O tratamento endovascular apresenta desafios únicos em comparação com o reparo cirúrgico, os quais oferecem visualização direta da vasculatura, enquanto o reparo endovascular tradicionalmente utiliza angiografia para orientação na implantação do stent. O reparo endovascular dos aneurismas da artéria poplítea utilizando apenas a orientação angiográfica está sujeito a limitações inerentes significativas. Aneurismas da artéria poplítea geralmente apresentam trombo mural significativo e a angiografia com contraste produz apenas um “lumenograma”, segundo o qual o verdadeiro tamanho e extensão do aneurisma (carga de trombo + lúmen patente) normalmente não pode ser adequadamente avaliada. A fim de tratar adequadamente um aneurisma poplíteo com endoprótese endovascular, o diâmetro correto do enxerto deve ser escolhido para ser implantado nas zonas de ancoragem proximais e distais, locais onde não há aneurisma ou trombo. O tamanho incorreto do stent ou local de implantação resultam em aumento do risco de trombose da endoprótese, endoleak ou migração do stent.
O uso do IVUS durante o tratamento endovascular permite ao médico avaliar totalmente a anatomia do vaso, incluindo a localização e a extensão da carga do trombo, o diâmetro e localização da zonas de ancoragem adequada do aneurisma proximal e distal. Uma vantagem adicional é que essas informações podem ser obtidas sem administração de contraste ou exposição adicional à radiação.

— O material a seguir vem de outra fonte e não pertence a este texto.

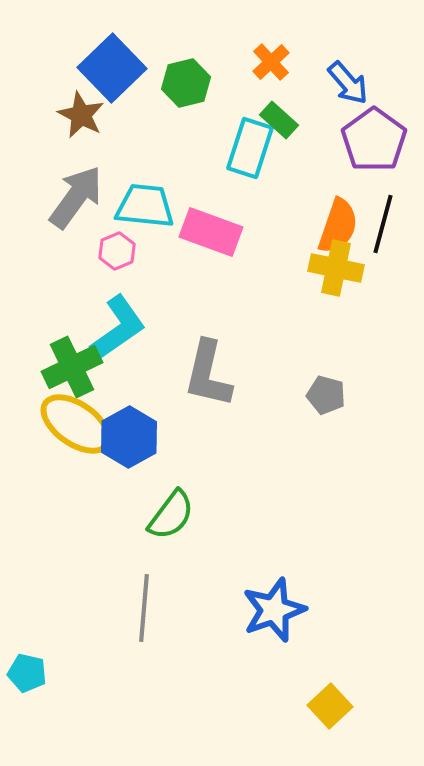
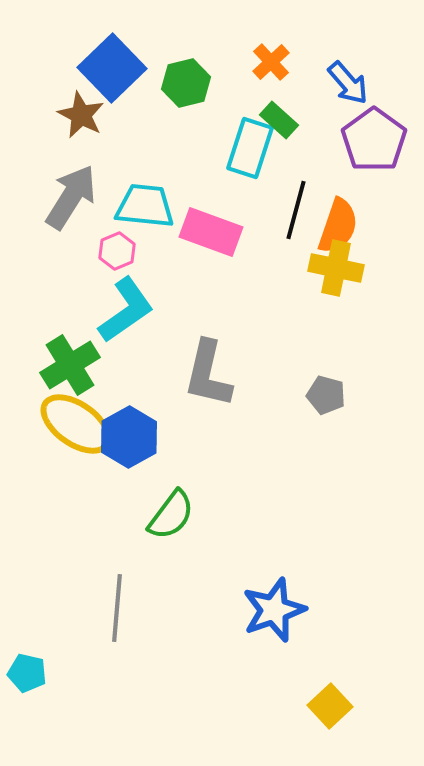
gray arrow: moved 5 px left; rotated 4 degrees counterclockwise
black line: moved 87 px left, 14 px up
cyan L-shape: moved 8 px right, 18 px up
green cross: moved 2 px left, 2 px up; rotated 6 degrees counterclockwise
gray line: moved 27 px left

Confiando apenas na angiografia para o desempenho desses procedimentos, no entanto, está associada a limitações inerentes que podem resultar em dimensionamento inadequado de stents e falha geográfica. A presença de trombo pode levar à subestimação grosseira do tamanho do aneurisma e comprimento pela angiografia. Se essa for utilizada de forma isolada, a endoprótese pode ser implantada proximalmente ou distalmente dentro do trombo mural em vez de dentro de uma porção não aneurismática apropriada do vaso.
O IVUS é uma modalidade de imagem prontamente acessível que delineia claramente a sobrecarga do trombo e camadas médias/adventícias do vaso. Além disso, as imagens do IVUS pós-procedimento também verificam expansão adequada do stent e posicionamento geográfico adequado.